Focus on one priority per day, re-evaluate, repeat.
Make time by Jake Knapp and John Zeratsky. A book comprised of a series of practical suggestions for how to do more meaningful things. Importantly, the authors emphasise that this is not simply doing ‘more’ or everything (along the lines of David Allen’s GTD). They propose a daily system of having a single ‘highlight’ and then putting in place a series of practices to help facilitate it happening.
Some of the tactics are written about extensively elsewhere, including: only check the news once weekly, blocking yourself accessing the internet, deleting email off your phone, and switching off all phone notifications.
Key points:
- Knowledge workers are caught by the need to appear busy and yet simultaneously there is endless distractions
- The ‘Make time methodology’: focus on meaningful things, one per day, and facilitate it happening
- It won’t always go to plan so take each day at a time and try to make as many good ones as possible
- Pick one priority per day (a highlight) that can be something that is: urgent, important but not urgent, or brings happiness
- It can roll over (or even should)
- Picking a ‘highlight’:
- Write out all your priorities and rank them, review and revise as often as needed.
- Work can come above family for a period and move back round when needed.

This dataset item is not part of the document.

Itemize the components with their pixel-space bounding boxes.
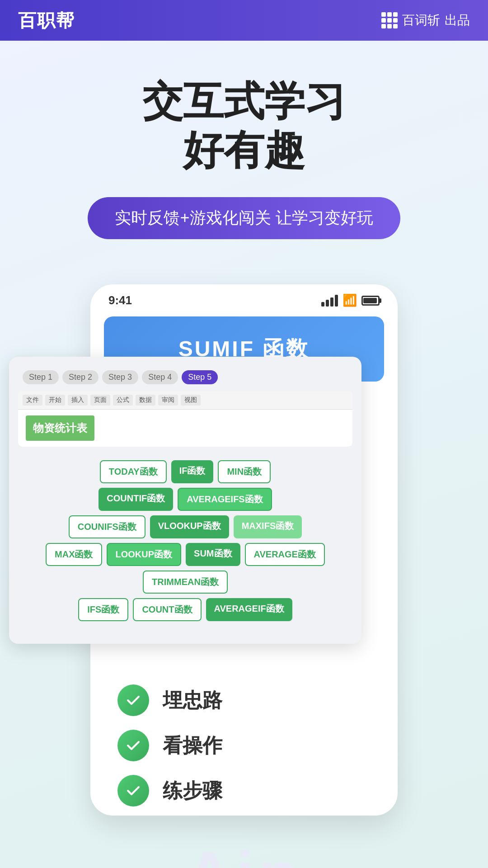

- Write down only top and 2nd priority projects, then their associated tasks, and everything else get chucked together.
- Batch boring tasks (e.g. email can occasionally be a highlight) but must be infrequent
- Keep something as highlight as long as needed
- Block out your calendar to set aside time: at least 2 hrs
- Adapt to being a morning or night person to make time
- Drop out of commitments to facilitate getting your highlight done
- Keep focused
- Delete apps and log out from social media on your phone. Have a clear Home Screen and no notifications
- Check news only weekly
- Set up specific barriers for anything you find especially hard to resist (e.g. Twitter)
- Use holiday timer to turn off internet at certain time or app to block off internet
- Batch email to once at end of day
- Break cycle of rapid responding to email by being slow
- Use simple tools, ideally on paper, so not tricking yourself into thinking you’re working e.g. spending a long time using a complex system may feel like work even if it isn’t
- Allow yourself to be bored or stuck with a problem, resist temptation to let your mind go elsewhere
- It is precisely when you feel stuck on a problem that you are most likely to have a breakthrough
- Maintain energy for focus:
- Do something active outside in nature each day (e.g. walking)
- Try using either snacking or intermittent fasting to keep focus
- Get up without coffee and none after 4pm
- Have green tea in between coffee (to keep its effect)
- Take breaks without headphones to prevent constant focus
- Meditate
- Reflect on your performance and what techniques you tried each evening
- Then start over the next day, keeping what works
There are a lot of ‘productivity’ books. I think that if you can take one, useful tip or implementable point from a book then that’s a win. Many other authors have mentioned focusing on a single thing each day but here there is an inescapable emphasis on it. Aside from the benefit in output, it feels like a success to achieve the one thing you had planned.